By the year 2047 the mean air temperature around the planet will shift completely out of the range seen in recent history. From that point on, even a cold year will be warmer than any warm year from 1860 to 2005 if nations continue to emit carbon dioxide the way they do now. And the new extreme temperatures—the new normal—will first occur not in the Arctic but in the tropics, where people, plants and wildlife are least equipped to adapt. That disquieting analysis comes from a massive new study led by Camilo Mora at the University of Hawaii at Mānoa, published today in Nature. (Scientific American is part of Nature Publishing Group.)
The report begins with the recognition that the annual mean global air temperature fluctuates from year to year, even though it has been climbing overall since the industrial revolution began. If the world does nothing new, then the temperature by 2047 will exceed even the highest annual temperature from 1860 to 2005. If the world aggressively cuts back on emissions, then the date at which the temperature fully departs from modern history will be delayed until 2069. Mora and his colleagues crunched data from 39 different climate models that feed two future scenarios: business as usual (leading to the 2049 date) and aggressive mitigation (the 2069 date). The same two scenarios are cornerstones of the new climate assessment released two weeks ago by the International Panel on Climate Change.
Departure date for near-surface air temperature
Mora’s team also ran the exercise for six other variables: sea-surface water temperature, evaporation, heat flux, ocean pH, precipitation and transpiration (moisture emitted by plants). They then generated a map for each variable showing when the date of departure occurs for all places around the world (see above and below).
Departure date sea-surface water temperature
The surprising revelation is that “the earliest and most extreme effects will happen in the tropics,” Mora says, and not in the Arctic, where so much concern is focused. That’s because the natural variation in air and ocean temperatures and other climate-related variables in the tropics is very small, so only relatively minor changes will push these conditions out of bounds. As a result, Mora says, tropical plants and animals will be stressed the most, because species accustomed to living within such narrow fluctuations will not be able to adapt quickly enough to such unprecedented and rapid climate changes. More of the world’s species live in the tropics than anywhere else, so global biodiversity will be hit hard.

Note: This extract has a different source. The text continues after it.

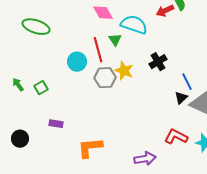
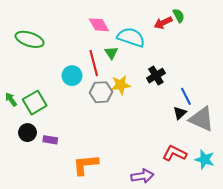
yellow star: (124, 71) -> (121, 85), turned -30
green square: (41, 88) -> (35, 103), size x1.6
black circle: (20, 139) -> (27, 133), moved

Many of the world’s low-income nations are also located at tropical latitudes, and they are likely to struggle to adapt to the new extreme climate. As the paper concludes: “This suggests that any progress to decrease the rate of ongoing climate change will require a bigger commitment from developed countries to decrease their emissions but will also require more extensive funding of social and conservation programs in developing countries to minimize the impacts of climate change.”
One question for policy makers is whether the years 2047 and 2069 are firm transition points. After all, those departure dates are compared with only a 145-year period, from 1860 to 2005. Mora says the uncertainty of the calculations for 2047 is plus or minus three years and for 2069 is about four years. To add further rigor Mora’s team ran the same analysis against the last 1,000 years of global temperatures and found that each of the two temperature departure dates only increases by two years. The reason, Mora says, is that in 145 years “you pick up enough extremes to give a reliable long-term curve.”